Vivo in una casa famiglia. Sono di tutti, e per questo, di nessuno. Quando sono tornata a casa dall’ospedale – definitivamente, voglio dire – mi è stata data una stanza tutta per me nell’istituto. Così sono entrata nel mondo degli adulti.

Ora vivo nella parte di qua, quella degli operatori, che non appartengono al mondo di chi una famiglia non ce l’ha, ma solo al mondo di chi aiuta, perché è più forte.

È così è stato come se d’improvviso non fossi più un’orfana, ma solo più forte.

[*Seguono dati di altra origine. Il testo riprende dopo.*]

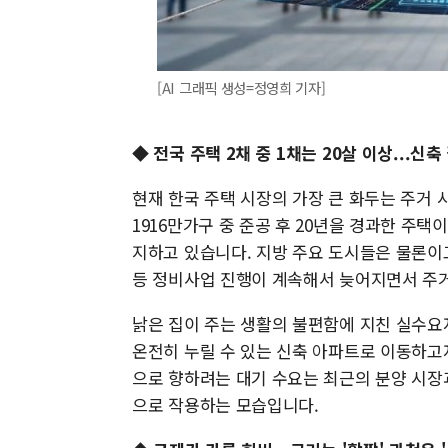
[AI 그래픽 생성=정영희 기자]
◆ 전국 주택 2채 중 1채는 20살 이상...신축
현재 한국 주택 시장의 가장 큰 화두는 주거 
1916만가구 중 준공 후 20년을 경과한 주택
지하고 있습니다. 지방 주요 도시들은 물론이
등 정비사업 진행이 계속해서 늦어지면서 주거
낡은 집이 주는 생활의 불편함에 지친 실수요
온전히 누릴 수 있는 신축 아파트로 이동하고
으로 향하려는 대기 수요는 최근의 분양 시장
으로 작용하는 모습입니다.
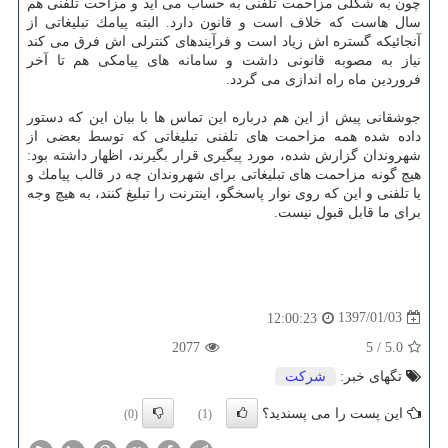
چون به شكلی مزاحمت تلفنی به حساب می آید و مزاحت تلفنی هم
سال هاست كه خلاف است و قانون دارد. البته پیامك تبلیغاتی از
آنجائیكه گستره اش زیاد است و فرآیندهای كنترلی اش فرق می كند
نیاز به مصوبه قانونی داشت و سامانه های پیامكی هم تا آخر
فروردین ماه راه اندازی می گردد.
جوشقانی پیش از این هم درباره این تماس ها با بیان این كه دستور
داده شده همه مزاحمت های تلفنی تبلیغاتی كه توسط بعضی از
شهروندان گزارش شده، مورد پیگیری قرار بگیرند، اظهار داشته بود:
هیچ گونه مزاحمت های تبلیغاتی برای شهروندان چه در قالب پیامك و
یا تلفنی و این كه روی نوار پاسخگو، اینترنت را تبلیغ كنند، به هیچ وجه
برای ما قابل قبول نیست.
1397/01/03
12:00:23
2077
5
/
5.0
تگهای خبر:
شركت
این پست را می پسندید؟
(0)
(1)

Io una mamma non ce l’ho mai avuta, e la cosa mi fa piangere ogni notte. Non ho mai voluto fare come nei film e provare a cercarla.

“Potresti, se volessi”, qualcuno mi ha detto, visto che oggi, con le nuove leggi, con internet… Ma io sono questa persona qui, senza una mamma, sono mille occhi e mille carezze di persone che hanno provato a essere con me tutto quello che può essere una madre.

Per questo non ti cerco, mamma. Non voglio rischiare di disturbarti. Non voglio chiederti, anch’io, perché hai preso quella decisione. In fondo, se è vero che possiamo ritrovarci, puoi sempre iniziare tu, no?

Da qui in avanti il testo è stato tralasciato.